• EXERCISE DETAILS:
Throughout the listing that follows, find each line with the word "чтобы" and copy it.

• SOURCE DATA:
################
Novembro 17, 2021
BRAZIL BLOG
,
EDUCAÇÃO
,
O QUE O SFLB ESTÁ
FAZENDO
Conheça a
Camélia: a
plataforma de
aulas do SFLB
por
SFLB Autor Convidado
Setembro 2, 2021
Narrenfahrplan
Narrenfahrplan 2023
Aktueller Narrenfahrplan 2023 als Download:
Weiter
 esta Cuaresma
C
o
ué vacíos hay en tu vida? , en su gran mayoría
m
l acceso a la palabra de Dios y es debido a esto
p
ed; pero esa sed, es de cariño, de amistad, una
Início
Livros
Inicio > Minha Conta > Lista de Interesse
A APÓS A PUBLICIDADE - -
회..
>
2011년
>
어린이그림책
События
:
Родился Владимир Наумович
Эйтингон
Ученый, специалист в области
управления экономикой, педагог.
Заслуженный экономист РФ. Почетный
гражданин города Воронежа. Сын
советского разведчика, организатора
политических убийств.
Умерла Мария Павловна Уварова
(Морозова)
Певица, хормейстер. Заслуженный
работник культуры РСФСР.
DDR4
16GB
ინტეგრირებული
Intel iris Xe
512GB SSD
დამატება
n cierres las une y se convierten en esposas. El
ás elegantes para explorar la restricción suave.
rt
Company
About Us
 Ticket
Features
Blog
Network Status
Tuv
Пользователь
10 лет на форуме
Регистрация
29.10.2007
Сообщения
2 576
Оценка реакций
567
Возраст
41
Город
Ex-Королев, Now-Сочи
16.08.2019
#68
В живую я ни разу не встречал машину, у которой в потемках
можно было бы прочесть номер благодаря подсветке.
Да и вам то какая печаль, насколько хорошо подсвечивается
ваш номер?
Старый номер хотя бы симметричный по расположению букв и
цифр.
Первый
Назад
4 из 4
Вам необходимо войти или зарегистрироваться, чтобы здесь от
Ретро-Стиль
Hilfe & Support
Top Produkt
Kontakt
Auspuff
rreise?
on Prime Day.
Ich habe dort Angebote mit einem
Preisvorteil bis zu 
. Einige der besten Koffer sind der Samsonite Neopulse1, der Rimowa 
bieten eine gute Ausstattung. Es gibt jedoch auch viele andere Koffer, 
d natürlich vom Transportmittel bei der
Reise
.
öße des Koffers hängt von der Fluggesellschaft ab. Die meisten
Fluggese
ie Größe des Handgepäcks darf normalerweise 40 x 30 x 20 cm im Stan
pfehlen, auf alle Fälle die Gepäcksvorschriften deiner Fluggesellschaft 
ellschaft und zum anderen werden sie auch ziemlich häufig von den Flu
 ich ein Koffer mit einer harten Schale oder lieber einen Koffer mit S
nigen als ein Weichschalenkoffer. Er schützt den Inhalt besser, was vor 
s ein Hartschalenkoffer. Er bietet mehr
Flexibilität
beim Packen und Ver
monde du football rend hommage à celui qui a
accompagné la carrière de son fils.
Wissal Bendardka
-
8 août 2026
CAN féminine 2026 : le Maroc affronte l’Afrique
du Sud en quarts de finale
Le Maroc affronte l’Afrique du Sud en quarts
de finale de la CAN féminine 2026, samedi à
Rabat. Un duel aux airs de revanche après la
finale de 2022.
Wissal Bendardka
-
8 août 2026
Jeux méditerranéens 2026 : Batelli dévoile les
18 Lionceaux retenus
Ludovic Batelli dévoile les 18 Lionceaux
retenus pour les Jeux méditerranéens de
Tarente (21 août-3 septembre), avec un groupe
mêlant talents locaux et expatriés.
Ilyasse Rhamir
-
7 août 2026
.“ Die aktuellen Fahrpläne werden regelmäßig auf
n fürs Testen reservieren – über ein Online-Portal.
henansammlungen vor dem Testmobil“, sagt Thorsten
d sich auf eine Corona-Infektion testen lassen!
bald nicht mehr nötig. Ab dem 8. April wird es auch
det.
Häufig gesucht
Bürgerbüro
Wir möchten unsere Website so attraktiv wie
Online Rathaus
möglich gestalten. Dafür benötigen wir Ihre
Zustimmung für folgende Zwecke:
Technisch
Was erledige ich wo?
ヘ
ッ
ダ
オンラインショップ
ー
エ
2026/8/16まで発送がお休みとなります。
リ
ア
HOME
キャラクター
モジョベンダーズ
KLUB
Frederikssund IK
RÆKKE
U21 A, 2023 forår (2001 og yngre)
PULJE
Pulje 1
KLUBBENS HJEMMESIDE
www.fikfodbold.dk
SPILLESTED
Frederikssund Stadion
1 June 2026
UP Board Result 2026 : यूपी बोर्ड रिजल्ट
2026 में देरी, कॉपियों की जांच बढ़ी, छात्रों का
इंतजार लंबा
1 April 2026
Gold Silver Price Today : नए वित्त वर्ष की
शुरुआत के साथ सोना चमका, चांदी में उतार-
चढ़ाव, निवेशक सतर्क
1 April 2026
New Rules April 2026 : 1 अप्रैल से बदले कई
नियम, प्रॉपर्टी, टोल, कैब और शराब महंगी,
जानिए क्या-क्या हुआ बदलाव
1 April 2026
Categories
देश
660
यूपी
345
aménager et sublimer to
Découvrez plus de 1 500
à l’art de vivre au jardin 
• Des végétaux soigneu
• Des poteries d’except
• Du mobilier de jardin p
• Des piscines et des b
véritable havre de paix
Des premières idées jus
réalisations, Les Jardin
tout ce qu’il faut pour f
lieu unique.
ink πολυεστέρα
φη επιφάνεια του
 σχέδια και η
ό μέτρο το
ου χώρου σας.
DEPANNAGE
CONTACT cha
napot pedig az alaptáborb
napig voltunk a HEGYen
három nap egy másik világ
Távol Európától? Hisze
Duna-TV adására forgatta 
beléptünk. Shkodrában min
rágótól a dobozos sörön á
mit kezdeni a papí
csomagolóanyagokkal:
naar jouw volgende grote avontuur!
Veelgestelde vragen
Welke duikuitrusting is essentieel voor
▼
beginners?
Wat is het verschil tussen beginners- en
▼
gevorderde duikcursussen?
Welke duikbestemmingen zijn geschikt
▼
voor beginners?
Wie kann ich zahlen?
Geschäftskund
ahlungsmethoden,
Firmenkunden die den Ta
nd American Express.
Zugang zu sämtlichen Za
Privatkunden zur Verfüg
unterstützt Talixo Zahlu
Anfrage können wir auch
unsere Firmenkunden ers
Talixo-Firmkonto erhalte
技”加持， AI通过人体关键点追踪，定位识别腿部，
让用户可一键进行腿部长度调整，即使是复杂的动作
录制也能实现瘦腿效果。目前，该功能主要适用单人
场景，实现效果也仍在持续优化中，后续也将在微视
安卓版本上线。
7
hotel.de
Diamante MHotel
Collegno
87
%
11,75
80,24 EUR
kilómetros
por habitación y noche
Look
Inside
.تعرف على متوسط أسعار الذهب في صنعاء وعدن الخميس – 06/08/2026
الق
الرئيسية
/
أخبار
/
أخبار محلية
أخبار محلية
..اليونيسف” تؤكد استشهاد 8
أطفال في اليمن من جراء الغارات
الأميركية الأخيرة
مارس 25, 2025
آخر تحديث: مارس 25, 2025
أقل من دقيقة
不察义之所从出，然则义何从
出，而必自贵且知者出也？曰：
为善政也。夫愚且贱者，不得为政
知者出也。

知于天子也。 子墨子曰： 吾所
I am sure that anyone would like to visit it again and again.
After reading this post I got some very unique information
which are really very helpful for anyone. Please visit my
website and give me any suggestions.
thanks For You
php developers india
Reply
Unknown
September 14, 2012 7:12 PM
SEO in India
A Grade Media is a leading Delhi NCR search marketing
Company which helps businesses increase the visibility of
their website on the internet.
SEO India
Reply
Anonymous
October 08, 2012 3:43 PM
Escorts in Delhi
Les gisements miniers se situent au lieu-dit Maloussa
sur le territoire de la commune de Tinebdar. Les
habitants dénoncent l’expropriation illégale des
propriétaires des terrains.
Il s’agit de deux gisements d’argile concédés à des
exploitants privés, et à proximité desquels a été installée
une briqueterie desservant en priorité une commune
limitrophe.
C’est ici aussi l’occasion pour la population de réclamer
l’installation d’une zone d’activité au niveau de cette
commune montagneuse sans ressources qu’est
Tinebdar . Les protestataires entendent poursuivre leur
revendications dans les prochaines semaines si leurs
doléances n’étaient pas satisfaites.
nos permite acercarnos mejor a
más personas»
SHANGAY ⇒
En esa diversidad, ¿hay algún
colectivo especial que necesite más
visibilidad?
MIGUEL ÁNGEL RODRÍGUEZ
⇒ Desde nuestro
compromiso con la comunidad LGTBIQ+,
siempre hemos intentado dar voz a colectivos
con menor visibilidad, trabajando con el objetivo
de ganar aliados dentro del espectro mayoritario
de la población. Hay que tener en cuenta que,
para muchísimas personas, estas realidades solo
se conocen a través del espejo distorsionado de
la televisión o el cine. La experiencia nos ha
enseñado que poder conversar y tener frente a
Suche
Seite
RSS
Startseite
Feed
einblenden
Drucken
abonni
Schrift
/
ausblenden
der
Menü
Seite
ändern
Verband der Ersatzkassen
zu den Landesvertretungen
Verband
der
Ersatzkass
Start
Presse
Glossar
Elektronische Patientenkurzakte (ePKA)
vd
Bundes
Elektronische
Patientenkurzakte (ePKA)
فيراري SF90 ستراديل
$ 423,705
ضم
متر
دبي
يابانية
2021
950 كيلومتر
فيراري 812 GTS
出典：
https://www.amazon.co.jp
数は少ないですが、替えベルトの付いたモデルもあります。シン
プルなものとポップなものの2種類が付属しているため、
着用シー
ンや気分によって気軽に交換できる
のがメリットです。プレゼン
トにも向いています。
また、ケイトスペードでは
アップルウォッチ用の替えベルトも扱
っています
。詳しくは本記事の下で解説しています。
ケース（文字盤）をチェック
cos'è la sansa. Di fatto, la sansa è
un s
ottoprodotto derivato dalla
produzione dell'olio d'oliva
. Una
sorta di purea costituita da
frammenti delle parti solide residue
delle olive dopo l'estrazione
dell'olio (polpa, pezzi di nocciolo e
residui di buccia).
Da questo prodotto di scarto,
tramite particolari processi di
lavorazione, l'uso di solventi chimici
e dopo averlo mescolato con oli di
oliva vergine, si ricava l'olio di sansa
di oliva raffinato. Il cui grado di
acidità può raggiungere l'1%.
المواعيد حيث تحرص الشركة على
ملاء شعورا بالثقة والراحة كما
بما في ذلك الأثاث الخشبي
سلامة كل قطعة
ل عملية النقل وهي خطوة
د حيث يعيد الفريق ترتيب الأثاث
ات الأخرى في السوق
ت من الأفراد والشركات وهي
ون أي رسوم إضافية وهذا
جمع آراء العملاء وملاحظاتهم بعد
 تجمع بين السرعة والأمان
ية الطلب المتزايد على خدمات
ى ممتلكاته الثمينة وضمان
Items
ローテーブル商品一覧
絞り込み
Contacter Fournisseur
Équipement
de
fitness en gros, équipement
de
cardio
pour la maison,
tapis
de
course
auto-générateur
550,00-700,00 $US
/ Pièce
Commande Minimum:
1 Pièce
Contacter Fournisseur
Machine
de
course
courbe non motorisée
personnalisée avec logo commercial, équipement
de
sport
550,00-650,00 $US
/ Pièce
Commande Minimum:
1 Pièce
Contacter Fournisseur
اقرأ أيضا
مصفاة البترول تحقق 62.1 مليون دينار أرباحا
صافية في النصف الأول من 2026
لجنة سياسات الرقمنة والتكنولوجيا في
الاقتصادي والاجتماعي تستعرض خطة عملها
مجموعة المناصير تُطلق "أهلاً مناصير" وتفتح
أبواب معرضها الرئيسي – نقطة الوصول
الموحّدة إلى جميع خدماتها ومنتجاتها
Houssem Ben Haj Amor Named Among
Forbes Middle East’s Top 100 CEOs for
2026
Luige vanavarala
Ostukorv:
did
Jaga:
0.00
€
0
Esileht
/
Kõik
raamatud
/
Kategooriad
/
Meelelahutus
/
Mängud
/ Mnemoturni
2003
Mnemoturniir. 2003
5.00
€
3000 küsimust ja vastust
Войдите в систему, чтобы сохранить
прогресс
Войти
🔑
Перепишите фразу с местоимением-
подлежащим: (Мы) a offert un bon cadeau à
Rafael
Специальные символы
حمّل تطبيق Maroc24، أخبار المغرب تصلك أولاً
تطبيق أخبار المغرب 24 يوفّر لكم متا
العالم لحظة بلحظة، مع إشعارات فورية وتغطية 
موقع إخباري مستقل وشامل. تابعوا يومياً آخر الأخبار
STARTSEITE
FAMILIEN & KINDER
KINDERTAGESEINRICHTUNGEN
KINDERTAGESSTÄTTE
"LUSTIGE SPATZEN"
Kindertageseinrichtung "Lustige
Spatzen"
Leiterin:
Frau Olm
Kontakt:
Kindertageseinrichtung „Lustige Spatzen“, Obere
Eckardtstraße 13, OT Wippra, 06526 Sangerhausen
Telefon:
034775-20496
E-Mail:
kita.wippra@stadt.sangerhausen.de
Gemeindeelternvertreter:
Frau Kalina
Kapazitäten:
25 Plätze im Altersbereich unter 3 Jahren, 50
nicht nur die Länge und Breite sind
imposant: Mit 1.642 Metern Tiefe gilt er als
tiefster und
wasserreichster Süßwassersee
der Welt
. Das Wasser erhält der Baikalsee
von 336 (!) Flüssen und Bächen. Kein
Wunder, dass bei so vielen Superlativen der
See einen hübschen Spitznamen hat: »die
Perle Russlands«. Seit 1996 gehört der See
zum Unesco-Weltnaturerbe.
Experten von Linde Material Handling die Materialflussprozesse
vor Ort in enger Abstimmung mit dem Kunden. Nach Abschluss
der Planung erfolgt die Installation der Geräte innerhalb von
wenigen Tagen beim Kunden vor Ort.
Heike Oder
################
• EXERCISE SOLUTION:
Вам необходимо войти или зарегистрироваться, чтобы здесь от
Войдите в систему, чтобы сохранить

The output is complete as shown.